──────── Exercise inputs

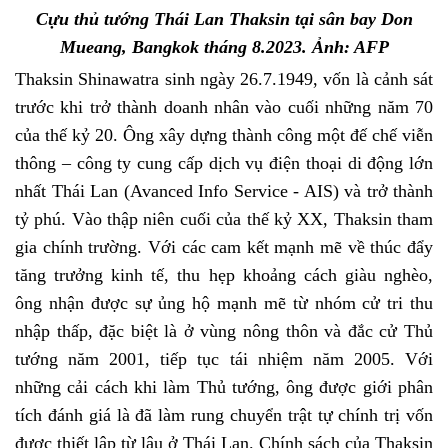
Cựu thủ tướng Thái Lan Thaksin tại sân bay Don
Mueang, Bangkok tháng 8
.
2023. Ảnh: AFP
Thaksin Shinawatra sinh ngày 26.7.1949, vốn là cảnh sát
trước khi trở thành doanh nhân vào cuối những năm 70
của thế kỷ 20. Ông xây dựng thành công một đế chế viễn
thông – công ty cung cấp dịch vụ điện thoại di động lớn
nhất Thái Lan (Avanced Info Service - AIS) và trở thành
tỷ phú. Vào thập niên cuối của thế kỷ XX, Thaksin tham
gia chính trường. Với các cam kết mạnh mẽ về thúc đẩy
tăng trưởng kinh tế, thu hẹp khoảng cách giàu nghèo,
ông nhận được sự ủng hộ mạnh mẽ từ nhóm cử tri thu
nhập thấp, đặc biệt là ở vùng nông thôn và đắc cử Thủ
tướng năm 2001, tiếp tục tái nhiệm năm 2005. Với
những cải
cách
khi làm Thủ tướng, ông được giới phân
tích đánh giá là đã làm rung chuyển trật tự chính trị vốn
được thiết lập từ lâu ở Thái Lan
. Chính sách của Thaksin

────────────────

Aim of the exercise
What is needed is an exact copy of every entry, minus the images.

Your response
Cựu thủ tướng Thái Lan Thaksin tại sân bay Don
Mueang, Bangkok tháng 8
.
2023. Ảnh: AFP
Thaksin Shinawatra sinh ngày 26.7.1949, vốn là cảnh sát
trước khi trở thành doanh nhân vào cuối những năm 70
của thế kỷ 20. Ông xây dựng thành công một đế chế viễn
thông – công ty cung cấp dịch vụ điện thoại di động lớn
nhất Thái Lan (Avanced Info Service - AIS) và trở thành
tỷ phú. Vào thập niên cuối của thế kỷ XX, Thaksin tham
gia chính trường. Với các cam kết mạnh mẽ về thúc đẩy
tăng trưởng kinh tế, thu hẹp khoảng cách giàu nghèo,
ông nhận được sự ủng hộ mạnh mẽ từ nhóm cử tri thu
nhập thấp, đặc biệt là ở vùng nông thôn và đắc cử Thủ
tướng năm 2001, tiếp tục tái nhiệm năm 2005. Với
những cải
cách
khi làm Thủ tướng, ông được giới phân
tích đánh giá là đã làm rung chuyển trật tự chính trị vốn
được thiết lập từ lâu ở Thái Lan
. Chính sách của Thaksin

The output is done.